> **Aim of the exercise**
Copy everything in the data below exactly except the pictures.

> **Data records**
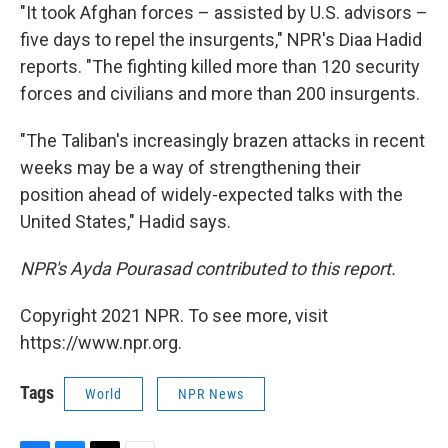
"It took Afghan forces – assisted by U.S. advisors –
five days to repel the insurgents," NPR's Diaa Hadid
reports. "The fighting killed more than 120 security
forces and civilians and more than 200 insurgents.
"The Taliban's increasingly brazen attacks in recent
weeks may be a way of strengthening their
position ahead of widely-expected talks with the
United States," Hadid says.
NPR's Ayda Pourasad contributed to this report.
Copyright 2021 NPR. To see more, visit
https://www.npr.org.
Tags
World
NPR News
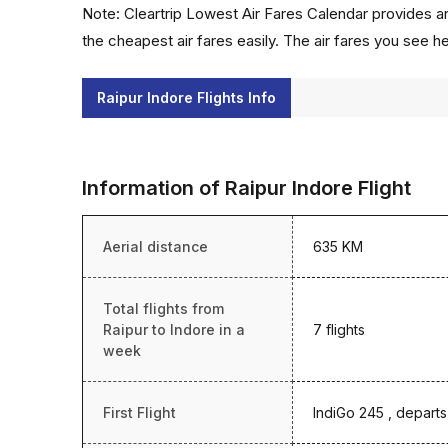
Note: Cleartrip Lowest Air Fares Calendar provides an
the cheapest air fares easily. The air fares you see h
Raipur Indore Flights Info
Information of Raipur Indore Flight
Aerial distance
635 KM
Total flights from
Raipur to Indore in a
7 flights
week
First Flight
IndiGo 245 , departs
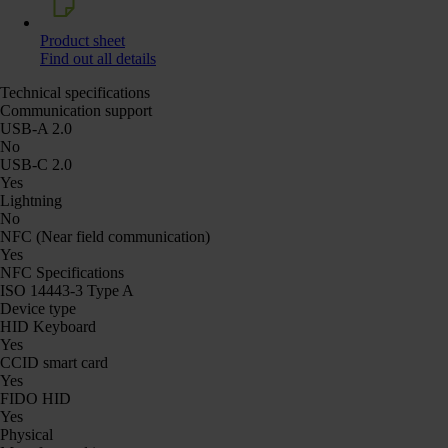
Product sheet
Find out all details
Technical specifications
Communication support
USB-A 2.0
No
USB-C 2.0
Yes
Lightning
No
NFC (Near field communication)
Yes
NFC Specifications
ISO 14443-3 Type A
Device type
HID Keyboard
Yes
CCID smart card
Yes
FIDO HID
Yes
Physical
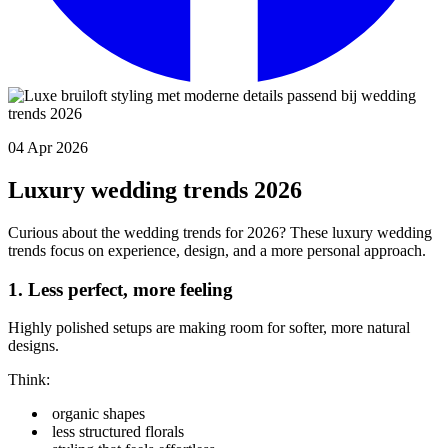
04 Apr 2026
Luxury wedding trends 2026
Curious about the wedding trends for 2026? These luxury wedding
trends focus on experience, design, and a more personal approach.
1. Less perfect, more feeling
Highly polished setups are making room for softer, more natural
designs.
Think:
organic shapes
less structured florals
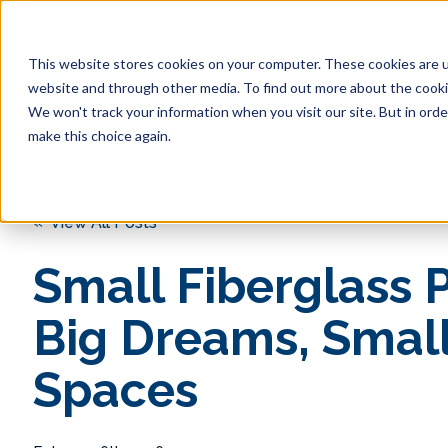
This website stores cookies on your computer. These cookies are u
website and through other media. To find out more about the cookie
Pool 
We won't track your information when you visit our site. But in orde
make this choice again.
« View All Posts
Small Fiberglass P
Big Dreams, Smal
Spaces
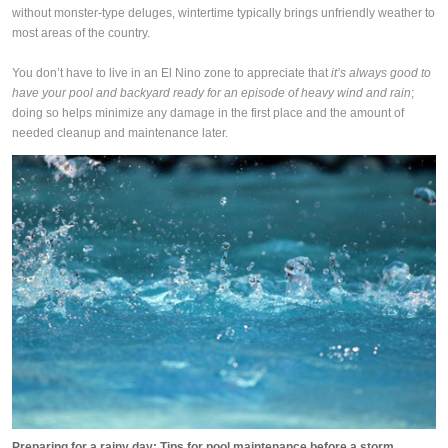
without monster-type deluges, wintertime typically brings unfriendly weather to
most areas of the country.
You don’t have to live in an El Nino zone to appreciate that
it’s always good to
have your pool and backyard ready for an episode of heavy wind and rain
;
doing so helps minimize any damage in the first place and the amount of
needed cleanup and maintenance later.
Preparing for a rainy day: Tips for pool maintenance before a storm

> **Your response**
"It took Afghan forces – assisted by U.S. advisors –
five days to repel the insurgents," NPR's Diaa Hadid
reports. "The fighting killed more than 120 security
forces and civilians and more than 200 insurgents.
"The Taliban's increasingly brazen attacks in recent
weeks may be a way of strengthening their
position ahead of widely-expected talks with the
United States," Hadid says.
NPR's Ayda Pourasad contributed to this report.
Copyright 2021 NPR. To see more, visit
https://www.npr.org.
Tags
World
NPR News
Note: Cleartrip Lowest Air Fares Calendar provides an
the cheapest air fares easily. The air fares you see h
Raipur Indore Flights Info
Information of Raipur Indore Flight
Aerial distance
635 KM
Total flights from
Raipur to Indore in a
7 flights
week
First Flight
IndiGo 245 , departs
Product sheet
Find out all details
Technical specifications
Communication support
USB-A 2.0
No
USB-C 2.0
Yes
Lightning
No
NFC (Near field communication)
Yes
NFC Specifications
ISO 14443-3 Type A
Device type
HID Keyboard
Yes
CCID smart card
Yes
FIDO HID
Yes
Physical
04 Apr 2026
Luxury wedding trends 2026
Curious about the wedding trends for 2026? These luxury wedding
trends focus on experience, design, and a more personal approach.
1. Less perfect, more feeling
Highly polished setups are making room for softer, more natural
designs.
Think:
organic shapes
less structured florals
This website stores cookies on your computer. These cookies are u
website and through other media. To find out more about the cookie
Pool 
We won't track your information when you visit our site. But in orde
make this choice again.
« View All Posts
Small Fiberglass P
Big Dreams, Smal
Spaces
without monster-type deluges, wintertime typically brings unfriendly weather to
most areas of the country.
You don’t have to live in an El Nino zone to appreciate that
it’s always good to
have your pool and backyard ready for an episode of heavy wind and rain
;
doing so helps minimize any damage in the first place and the amount of
needed cleanup and maintenance later.
Preparing for a rainy day: Tips for pool maintenance before a storm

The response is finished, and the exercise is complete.